Mason v. Kenyon Zero Storage

856 P.2d 410 | Wash. Ct. App. | 1993

71 Wash. App. 5 (1993)
856 P.2d 410

RONALD L. MASON, Appellant,
v.
KENYON ZERO STORAGE, Respondent.

No. 12353-7-III.

The Court of Appeals of Washington, Division Three.

August 12, 1993.

*7 Alex J. Skalbania and Critchlow, Williams, Schuster, Malone & Skalbania, for appellant.

Matthew E. Swaya and Lane Powell Spears Lubersky, for respondent.

SHIELDS, J.[*]

Ronald L. Mason appeals the summary judgment dismissal of his intentional tort claim against Kenyon Zero Storage, based on the actions of Kenyon employee Lonnie Barrett. He contends his evidence created genuine issues of material fact. We agree, reverse and remand for trial.

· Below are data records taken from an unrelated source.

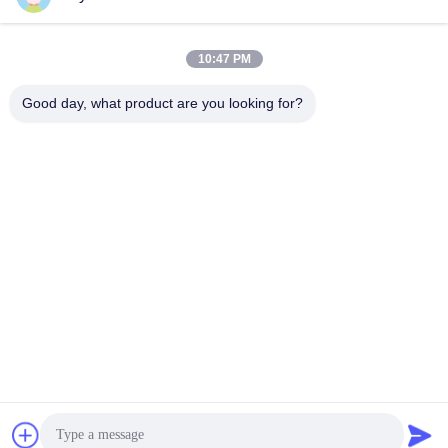
接头盒视频
June 16, 2021
June 16, 2021
10:47 PM
Good day, what product are you looking for?
00:28
00:17
Installatiegids van SC/UPC SC/APC
SC LC FC ST E2000 MTRJ MPO DIN
Glasvezel Snelle Connector Veld-
D4 Hybride Glasvezel Adapter
installeerbare Connector FIC
快接视频
适配器视频
November 10, 2025
June 16, 2021
00:21
00:24
Outdoor glasvezelkabel ADSS
KCO Fiber, glasvezelkabelfabriek,
GYXTW GYTS GYTA GYXTC8S ASU
glasvezelkabelfabrikant,
8fo 12fo 24fo 36fo 48fo 72fo 96fo
glasvezelkabelleverancier
Optische Vezelkabel
Optische Vezelkabel
144fo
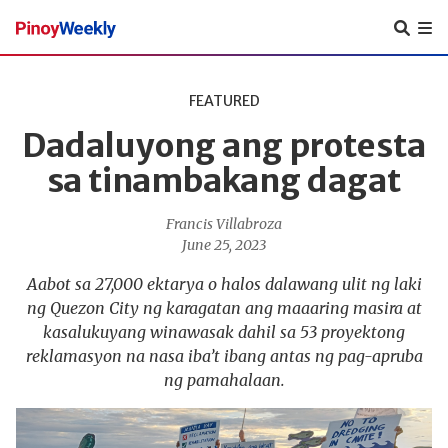
Pinoy
Weekly
FEATURED
Dadaluyong ang protesta
sa tinambakang dagat
Francis Villabroza
June 25, 2023
Aabot sa 27,000 ektarya o halos dalawang ulit ng laki
ng Quezon City ng karagatan ang maaaring masira at
kasalukuyang winawasak dahil sa 53 proyektong
reklamasyon na nasa iba’t ibang antas ng pag-apruba
ng pamahalaan.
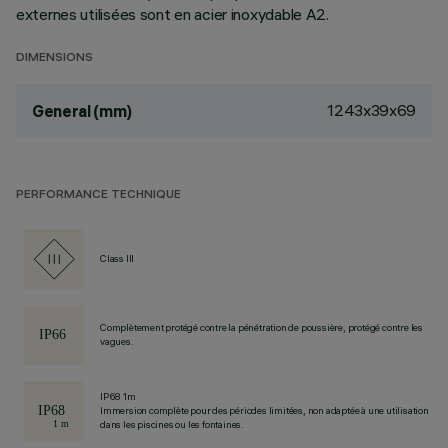
externes utilisées sont en acier inoxydable A2.
DIMENSIONS
1243x39x69
General (mm)
PERFORMANCE TECHNIQUE
Class III
Complètement protégé contre la pénétration de poussière, protégé contre les
vagues.
IP68 1m
Immersion complète pour des périodes limitées, non adaptée à une utilisation
dans les piscines ou les fontaines.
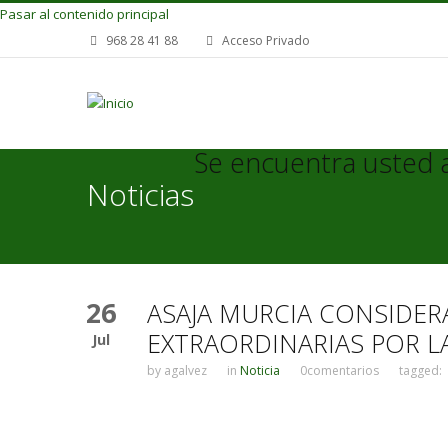
Pasar al contenido principal
968 28 41 88
Acceso Privado
Se encuentra usted 
Noticias
26
ASAJA MURCIA CONSIDERA
EXTRAORDINARIAS POR LA
Jul
by
agalvez
in
Noticia
0comentarios
tagged:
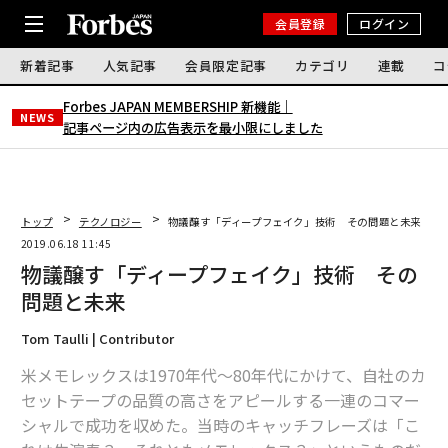
会員登録
ログイン
新着記事
人気記事
会員限定記事
カテゴリ
連載
コ
Forbes JAPAN MEMBERSHIP 新機能｜
NEWS
記事ページ内の広告表示を最小限にしました
トップ
テクノロジー
物議醸す「ディープフェイク」技術 その問題と未来
2019.06.18 11:45
物議醸す「ディープフェイク」技術 その
問題と未来
Tom Taulli | Contributor
米メモレックスは1970年代〜80年代にかけて、自社のカ
セットテープの品質の高さをアピールする一連のコマー
シャルで成功を収めた。当時のキャッチフレーズは「こ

On April 24, 1986, Lonnie Barrett assaulted Ronald Mason. He drove a forklift truck with a drum on it into Mr. Mason's back, pinning him against another drum Mr. Mason was cleaning. Mr. Mason suffered permanent back injuries as a result. At the time, both men were working at a warehouse operated by Kenyon. Mr. Mason was a forklift operator; Mr. Barrett had for years been the "lead person" on the forklift crew, though he was demoted to forklift operator sometime around the assault. There was conflicting evidence as to whether Mr. Barrett's demotion occurred before or after the assault.

Mr. Mason sued Kenyon pursuant to RCW 51.24.020,[1] alleging his "employer" had acted with deliberate intent to *8 cause him grave and serious injury. Mr. Mason also joined Mr. Barrett personally.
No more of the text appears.